As shown in the screenshot above, the model’s response to our first question is quite accurate:

NATO stands for the North Atlantic Treaty Organization. It is an intergovernmental military alliance formed in 1949. NATO's primary purpose is to ensure the collective defense of its member countries. It is composed of 30 member countries, mostly from North America and Europe. The organization promotes democratic values, cooperation, and security among its members. NATO also plays a crucial role in crisis management and peacekeeping operations around the world.

Finished chain.

And the model’s response to the second question is exactly right:

NATO was created on April 4, 1949.

Finished chain.

As we’ve seen, the use of a framework like LangChain greatly simplifies our first steps into LLM applications. LangChain is strongly recommended if you’re just starting out and you want to try some toy examples.

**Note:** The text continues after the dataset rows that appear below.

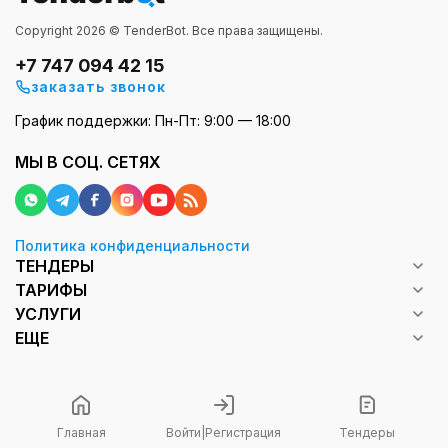
Copyright 2026 © TenderBot. Все права защищены.
+7 747 094 42 15
заказать звонок
График поддержки: Пн-Пт: 9:00 — 18:00
МЫ В СОЦ. СЕТЯХ
Политика конфиденциальности
ТЕНДЕРЫ
ТАРИФЫ
УСЛУГИ
ЕЩЕ
Главная
Войти
|
Регистрация
Тендеры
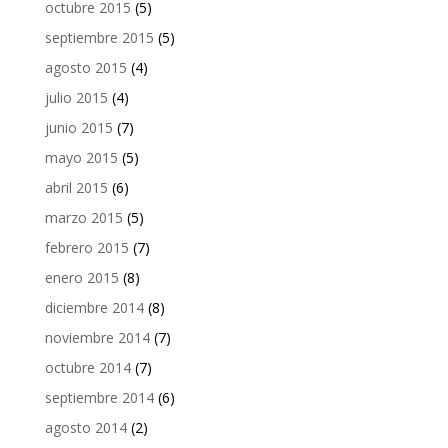
octubre 2015
(5)
septiembre 2015
(5)
agosto 2015
(4)
julio 2015
(4)
junio 2015
(7)
mayo 2015
(5)
abril 2015
(6)
marzo 2015
(5)
febrero 2015
(7)
enero 2015
(8)
diciembre 2014
(8)
noviembre 2014
(7)
octubre 2014
(7)
septiembre 2014
(6)
agosto 2014
(2)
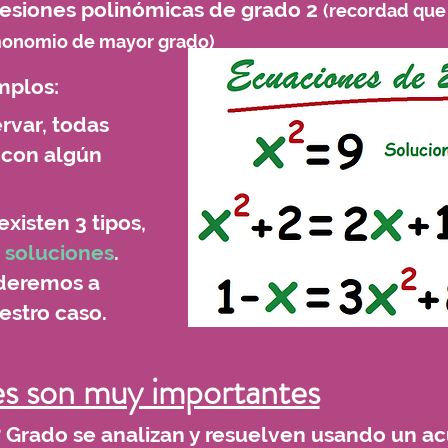
resiones polinómicas de grado 2
(recordad que 
 monomio de mayor grado)
mplos:
var, todas
 con algún
isten 3 tipos,
2 soluciones
.
deremos a
estro caso.
es son muy importantes
 Grado se analizan y resuelven usando un ac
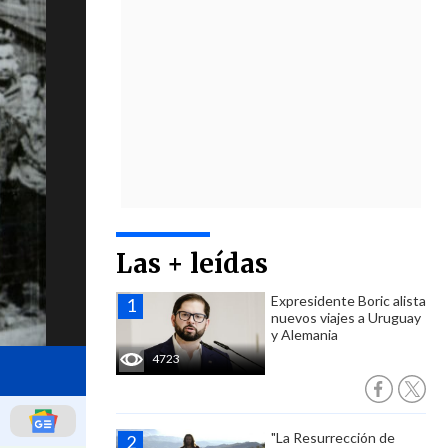
Las + leídas
Expresidente Boric alista
nuevos viajes a Uruguay
y Alemania
4723
"La Resurrección de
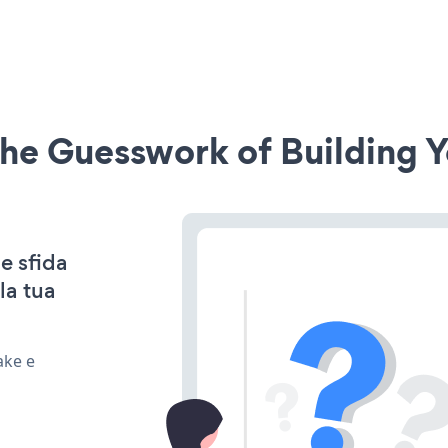
he Guesswork of Building Y
e sfida
la tua
ake e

It will help you get right to the meat of retrieval-augmented generation, meaning the document ingestion and the interactions between the vector database and the LLM, rather than getting stuck in the plumbing.

For scaling to a larger corpus and deploying a production application, a deeper dive into local LLMs, vector databases, and embeddings will be needed. Naturally, production deployments will involve much more nuance and customization, but the same principles apply. We will explore local LLMs, vector databases, and embeddings in more detail in future articles here.